FLOMATON, Ala. (BP)–For many Southern Baptists involved in disaster relief, the importance of supporting the Cooperative Program and associational missions comes to life in fresh new ways.
Jeff Howard, pastor of the Little Escambia Baptist Church in Flomaton, Ala., said his congregation gained a new appreciation for the Cooperative Program in the wake of Hurricane Ivan last September which savaged Alabama much more than this July’s Hurricane Dennis.
“Our congregation last year saw the mobilization of volunteers after Ivan, realizing 90 percent of the help people received was from Southern Baptists -– every bit of that supported through the Cooperative Program and disaster relief,” Howard said. “It was an eye-opener for our people to see that we send all this money and now we see in a very practical way just what this ministry means to people in a time of crisis.”
The Little Escambia church served as a staging area for disaster relief operations in the days following Hurricane Dennis’ July 10 onslaught.
Pat Andrews, director of missions for the Escambia Baptist Association, said the influx of Southern Baptists for the Ivan relief effort inspired the county’s churches to form their own disaster relief ministry.

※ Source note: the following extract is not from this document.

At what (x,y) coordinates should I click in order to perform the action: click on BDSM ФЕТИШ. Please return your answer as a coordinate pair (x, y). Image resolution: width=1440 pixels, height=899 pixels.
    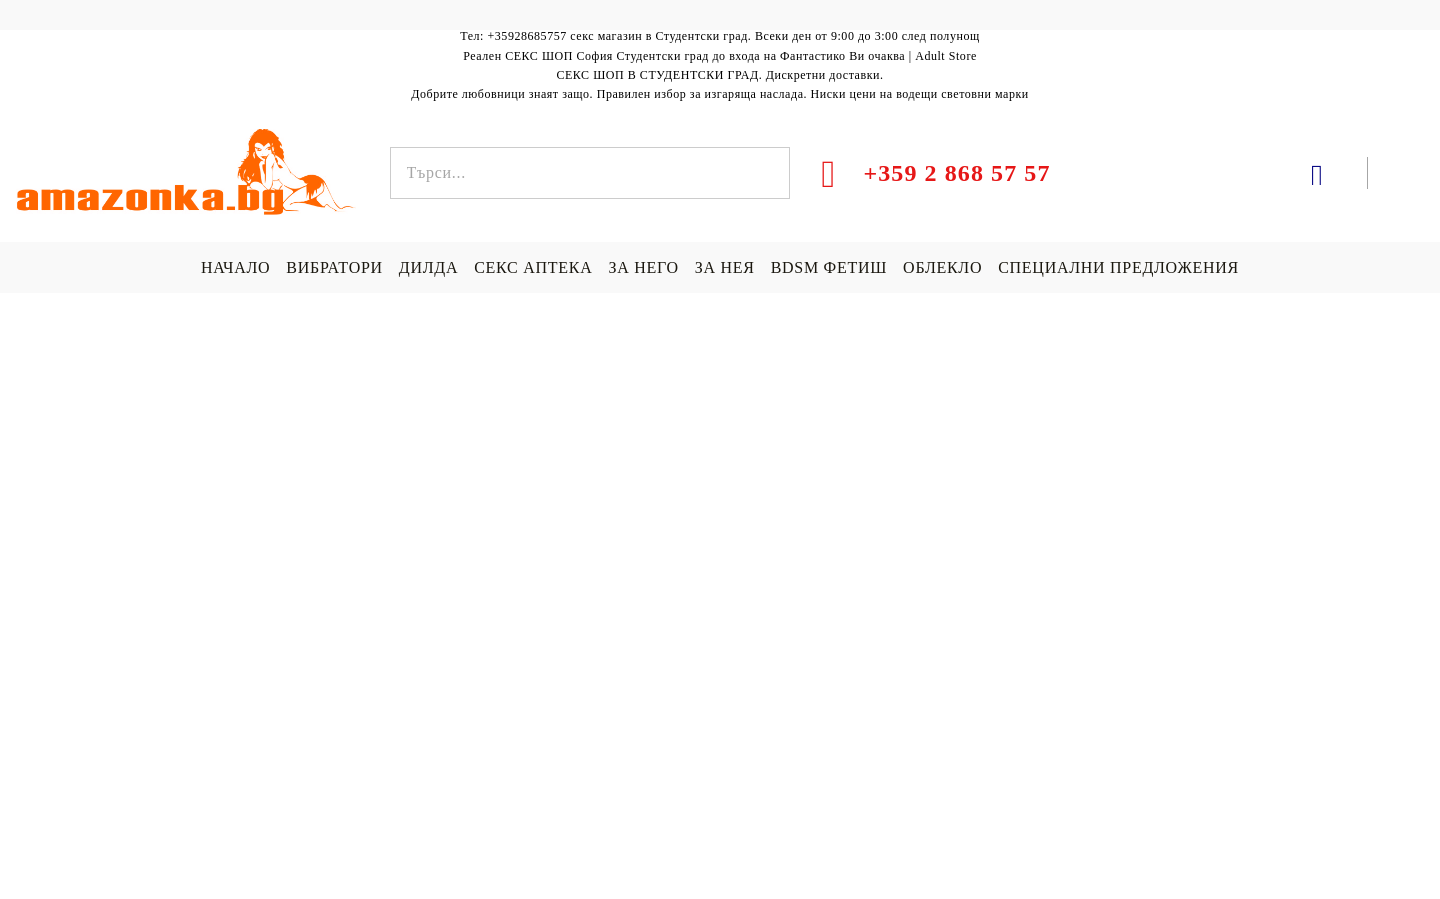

“We’ve started our own disaster relief team,” Andrews said. “We’ve got a big 14-foot trailer, nine chainsaws and about 83 people trained. A lot of our team responded immediately by helping their neighbors with fallen trees and other tasks.”
Dewey Bondurant Jr., a member of the First Baptist Church in Flomaton, Ala., and mayor of the town, admitted his own thinking about missions giving was transformed by a recent trip to Banda Aceh, Indonesia.
He accompanied a team from Hillcrest Baptist Church in Pensacola, Fla., to help with relief efforts related to last December’s catastrophic Indian Ocean tsunami.
“I talked with a lot of [career] missionaries over there and am more supportive of the Cooperative Program than I ever have been,” Bondurant said. “I know where those dollars go. I used to not feel that strongly about the CP, but I sure have a different outlook now.”
Southern Baptists who wonder if their contributions through the Cooperative Program really have an impact should visit a site of disaster relief operations, suggested Bob Oldham, a spokesman for Oklahoma Baptist Men and a member of the Hodgen Baptist Church in Heavener, Okla.
“I think people who have questions about the Cooperative Program need to come and see this in action,” said Oldham, referring to the site at First Baptist Church in Atmore, Ala., where Oklahoma Baptist volunteers prepared and gave hot food to area residents affected by hurricane-caused power outages.
Southern Baptist Convention President Bobby Welch echoed a similar sentiment: “If you want to see Cooperative Program money jumping up and down and doing good for the glory of God and the sake of souls, look around in one of these areas. This equipment and ministry here is provided by Cooperative Program money.”
Rick Lance, executive director of the Alabama Baptist State Board of Missions, said he regularly urges his professional staff -– known as state missionaries –- to promote both giving through the Cooperative Program and associational missions.
“We see directors of missions as colleagues in Great Commission ministries,” Lance noted. “If we expect associational leaders to promote the CP, I think we need to regularly affirm the importance of gifts to associational missions as well.”
Keith Hinson is state missionary in communications services with the Alabama Baptist State Board of Missions.